▶ [Your goal]
Copy nothing from the entries below except the lines from the one containing "для серверов" through the one containing "г. Москва ул. 1-я Фрезерная 2/1 стр.1", and copy those exactly.

▶ [Data for review]
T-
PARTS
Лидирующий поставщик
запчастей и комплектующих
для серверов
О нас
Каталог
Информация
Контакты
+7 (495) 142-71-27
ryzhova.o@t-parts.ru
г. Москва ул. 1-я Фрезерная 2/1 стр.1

--

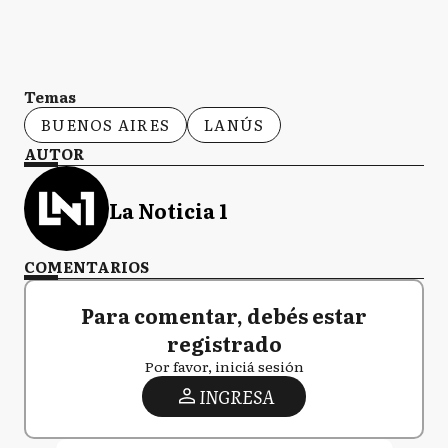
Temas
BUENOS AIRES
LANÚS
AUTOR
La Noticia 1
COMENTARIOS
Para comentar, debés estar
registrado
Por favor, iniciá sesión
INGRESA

▶ [Solution to this exercise]
для серверов
О нас
Каталог
Информация
Контакты
+7 (495) 142-71-27
ryzhova.o@t-parts.ru
г. Москва ул. 1-я Фрезерная 2/1 стр.1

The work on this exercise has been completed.